[What needs to be done]
Quote the whole listing word for word, please.

[Provided information]
········

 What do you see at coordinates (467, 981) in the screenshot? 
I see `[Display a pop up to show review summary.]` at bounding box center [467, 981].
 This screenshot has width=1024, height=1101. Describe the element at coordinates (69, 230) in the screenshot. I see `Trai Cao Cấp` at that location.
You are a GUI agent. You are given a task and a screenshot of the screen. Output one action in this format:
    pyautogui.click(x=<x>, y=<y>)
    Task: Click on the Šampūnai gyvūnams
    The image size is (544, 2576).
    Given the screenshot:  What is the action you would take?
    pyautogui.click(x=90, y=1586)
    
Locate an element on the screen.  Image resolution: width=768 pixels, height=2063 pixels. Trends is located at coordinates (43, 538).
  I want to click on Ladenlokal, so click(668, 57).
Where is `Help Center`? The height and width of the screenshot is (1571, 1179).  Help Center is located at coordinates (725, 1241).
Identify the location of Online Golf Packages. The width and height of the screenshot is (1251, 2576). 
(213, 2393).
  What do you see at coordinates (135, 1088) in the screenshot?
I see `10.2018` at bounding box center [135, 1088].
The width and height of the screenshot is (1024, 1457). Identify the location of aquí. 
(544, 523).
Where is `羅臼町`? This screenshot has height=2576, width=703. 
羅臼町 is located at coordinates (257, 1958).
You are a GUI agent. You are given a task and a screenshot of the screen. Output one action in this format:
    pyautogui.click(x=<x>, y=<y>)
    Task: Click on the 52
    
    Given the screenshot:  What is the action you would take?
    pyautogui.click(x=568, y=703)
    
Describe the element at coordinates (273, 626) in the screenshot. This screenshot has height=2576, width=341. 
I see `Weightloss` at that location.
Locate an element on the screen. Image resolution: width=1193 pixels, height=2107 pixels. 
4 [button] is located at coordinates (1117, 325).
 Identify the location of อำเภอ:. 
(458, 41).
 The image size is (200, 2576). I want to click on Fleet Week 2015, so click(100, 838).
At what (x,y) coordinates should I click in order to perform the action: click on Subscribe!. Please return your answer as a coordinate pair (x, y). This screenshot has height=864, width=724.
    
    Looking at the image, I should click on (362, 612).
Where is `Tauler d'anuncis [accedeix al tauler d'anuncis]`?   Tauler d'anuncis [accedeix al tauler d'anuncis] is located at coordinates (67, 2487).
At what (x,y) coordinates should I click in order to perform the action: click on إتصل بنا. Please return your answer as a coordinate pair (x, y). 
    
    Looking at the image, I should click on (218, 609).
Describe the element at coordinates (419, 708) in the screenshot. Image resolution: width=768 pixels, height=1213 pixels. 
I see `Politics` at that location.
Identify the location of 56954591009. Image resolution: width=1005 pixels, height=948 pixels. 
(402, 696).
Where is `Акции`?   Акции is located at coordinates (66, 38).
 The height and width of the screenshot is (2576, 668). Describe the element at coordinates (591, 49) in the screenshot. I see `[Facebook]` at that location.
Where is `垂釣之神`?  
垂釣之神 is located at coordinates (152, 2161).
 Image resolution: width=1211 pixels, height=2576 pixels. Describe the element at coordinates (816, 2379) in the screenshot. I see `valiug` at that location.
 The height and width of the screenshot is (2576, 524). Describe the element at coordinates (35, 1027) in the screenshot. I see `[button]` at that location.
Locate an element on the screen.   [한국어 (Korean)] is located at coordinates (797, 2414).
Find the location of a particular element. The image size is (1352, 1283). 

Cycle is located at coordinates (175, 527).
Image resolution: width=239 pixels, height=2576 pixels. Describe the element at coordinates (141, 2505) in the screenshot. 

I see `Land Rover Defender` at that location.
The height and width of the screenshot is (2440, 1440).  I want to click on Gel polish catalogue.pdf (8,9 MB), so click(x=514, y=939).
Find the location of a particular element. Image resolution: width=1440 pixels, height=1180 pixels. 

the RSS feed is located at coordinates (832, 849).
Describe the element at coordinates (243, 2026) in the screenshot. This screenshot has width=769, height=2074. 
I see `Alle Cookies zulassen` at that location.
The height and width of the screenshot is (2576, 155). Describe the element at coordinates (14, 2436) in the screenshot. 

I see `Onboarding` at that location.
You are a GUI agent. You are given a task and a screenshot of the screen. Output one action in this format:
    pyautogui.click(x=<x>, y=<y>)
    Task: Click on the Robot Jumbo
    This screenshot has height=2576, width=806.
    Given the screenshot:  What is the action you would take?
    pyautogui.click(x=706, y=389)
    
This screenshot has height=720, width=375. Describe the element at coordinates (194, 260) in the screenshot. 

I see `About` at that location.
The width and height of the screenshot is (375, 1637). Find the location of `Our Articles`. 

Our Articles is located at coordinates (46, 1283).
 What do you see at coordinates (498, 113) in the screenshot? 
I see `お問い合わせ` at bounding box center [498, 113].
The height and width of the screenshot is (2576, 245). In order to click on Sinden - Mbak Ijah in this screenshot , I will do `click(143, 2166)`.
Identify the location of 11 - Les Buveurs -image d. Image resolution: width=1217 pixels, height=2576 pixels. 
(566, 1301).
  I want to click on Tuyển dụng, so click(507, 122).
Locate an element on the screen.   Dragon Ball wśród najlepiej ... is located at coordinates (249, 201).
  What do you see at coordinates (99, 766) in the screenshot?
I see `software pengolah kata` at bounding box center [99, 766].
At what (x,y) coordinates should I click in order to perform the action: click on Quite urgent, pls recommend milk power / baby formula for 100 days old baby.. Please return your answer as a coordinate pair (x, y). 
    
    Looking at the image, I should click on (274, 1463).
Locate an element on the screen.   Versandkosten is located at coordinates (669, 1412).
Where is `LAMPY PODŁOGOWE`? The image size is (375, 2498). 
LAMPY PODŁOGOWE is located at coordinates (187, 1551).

········

[Response to the task]
 What do you see at coordinates (467, 981) in the screenshot? 
I see `[Display a pop up to show review summary.]` at bounding box center [467, 981].
 This screenshot has width=1024, height=1101. Describe the element at coordinates (69, 230) in the screenshot. I see `Trai Cao Cấp` at that location.
You are a GUI agent. You are given a task and a screenshot of the screen. Output one action in this format:
    pyautogui.click(x=<x>, y=<y>)
    Task: Click on the Šampūnai gyvūnams
    The image size is (544, 2576).
    Given the screenshot:  What is the action you would take?
    pyautogui.click(x=90, y=1586)
    
Locate an element on the screen.  Image resolution: width=768 pixels, height=2063 pixels. Trends is located at coordinates (43, 538).
  I want to click on Ladenlokal, so click(668, 57).
Where is `Help Center`? The height and width of the screenshot is (1571, 1179).  Help Center is located at coordinates (725, 1241).
Identify the location of Online Golf Packages. The width and height of the screenshot is (1251, 2576). 
(213, 2393).
  What do you see at coordinates (135, 1088) in the screenshot?
I see `10.2018` at bounding box center [135, 1088].
The width and height of the screenshot is (1024, 1457). Identify the location of aquí. 
(544, 523).
Where is `羅臼町`? This screenshot has height=2576, width=703. 
羅臼町 is located at coordinates (257, 1958).
You are a GUI agent. You are given a task and a screenshot of the screen. Output one action in this format:
    pyautogui.click(x=<x>, y=<y>)
    Task: Click on the 52
    
    Given the screenshot:  What is the action you would take?
    pyautogui.click(x=568, y=703)
    
Describe the element at coordinates (273, 626) in the screenshot. This screenshot has height=2576, width=341. 
I see `Weightloss` at that location.
Locate an element on the screen. Image resolution: width=1193 pixels, height=2107 pixels. 
4 [button] is located at coordinates (1117, 325).
 Identify the location of อำเภอ:. 
(458, 41).
 The image size is (200, 2576). I want to click on Fleet Week 2015, so click(100, 838).
At what (x,y) coordinates should I click in order to perform the action: click on Subscribe!. Please return your answer as a coordinate pair (x, y). This screenshot has height=864, width=724.
    
    Looking at the image, I should click on (362, 612).
Where is `Tauler d'anuncis [accedeix al tauler d'anuncis]`?   Tauler d'anuncis [accedeix al tauler d'anuncis] is located at coordinates (67, 2487).
At what (x,y) coordinates should I click in order to perform the action: click on إتصل بنا. Please return your answer as a coordinate pair (x, y). 
    
    Looking at the image, I should click on (218, 609).
Describe the element at coordinates (419, 708) in the screenshot. Image resolution: width=768 pixels, height=1213 pixels. 
I see `Politics` at that location.
Identify the location of 56954591009. Image resolution: width=1005 pixels, height=948 pixels. 
(402, 696).
Where is `Акции`?   Акции is located at coordinates (66, 38).
 The height and width of the screenshot is (2576, 668). Describe the element at coordinates (591, 49) in the screenshot. I see `[Facebook]` at that location.
Where is `垂釣之神`?  
垂釣之神 is located at coordinates (152, 2161).
 Image resolution: width=1211 pixels, height=2576 pixels. Describe the element at coordinates (816, 2379) in the screenshot. I see `valiug` at that location.
 The height and width of the screenshot is (2576, 524). Describe the element at coordinates (35, 1027) in the screenshot. I see `[button]` at that location.
Locate an element on the screen.   [한국어 (Korean)] is located at coordinates (797, 2414).
Find the location of a particular element. The image size is (1352, 1283). 

Cycle is located at coordinates (175, 527).
Image resolution: width=239 pixels, height=2576 pixels. Describe the element at coordinates (141, 2505) in the screenshot. 

I see `Land Rover Defender` at that location.
The height and width of the screenshot is (2440, 1440).  I want to click on Gel polish catalogue.pdf (8,9 MB), so click(x=514, y=939).
Find the location of a particular element. Image resolution: width=1440 pixels, height=1180 pixels. 

the RSS feed is located at coordinates (832, 849).
Describe the element at coordinates (243, 2026) in the screenshot. This screenshot has width=769, height=2074. 
I see `Alle Cookies zulassen` at that location.
The height and width of the screenshot is (2576, 155). Describe the element at coordinates (14, 2436) in the screenshot. 

I see `Onboarding` at that location.
You are a GUI agent. You are given a task and a screenshot of the screen. Output one action in this format:
    pyautogui.click(x=<x>, y=<y>)
    Task: Click on the Robot Jumbo
    This screenshot has height=2576, width=806.
    Given the screenshot:  What is the action you would take?
    pyautogui.click(x=706, y=389)
    
This screenshot has height=720, width=375. Describe the element at coordinates (194, 260) in the screenshot. 

I see `About` at that location.
The width and height of the screenshot is (375, 1637). Find the location of `Our Articles`. 

Our Articles is located at coordinates (46, 1283).
 What do you see at coordinates (498, 113) in the screenshot? 
I see `お問い合わせ` at bounding box center [498, 113].
The height and width of the screenshot is (2576, 245). In order to click on Sinden - Mbak Ijah in this screenshot , I will do `click(143, 2166)`.
Identify the location of 11 - Les Buveurs -image d. Image resolution: width=1217 pixels, height=2576 pixels. 
(566, 1301).
  I want to click on Tuyển dụng, so click(507, 122).
Locate an element on the screen.   Dragon Ball wśród najlepiej ... is located at coordinates (249, 201).
  What do you see at coordinates (99, 766) in the screenshot?
I see `software pengolah kata` at bounding box center [99, 766].
At what (x,y) coordinates should I click in order to perform the action: click on Quite urgent, pls recommend milk power / baby formula for 100 days old baby.. Please return your answer as a coordinate pair (x, y). 
    
    Looking at the image, I should click on (274, 1463).
Locate an element on the screen.   Versandkosten is located at coordinates (669, 1412).
Where is `LAMPY PODŁOGOWE`? The image size is (375, 2498). 
LAMPY PODŁOGOWE is located at coordinates (187, 1551).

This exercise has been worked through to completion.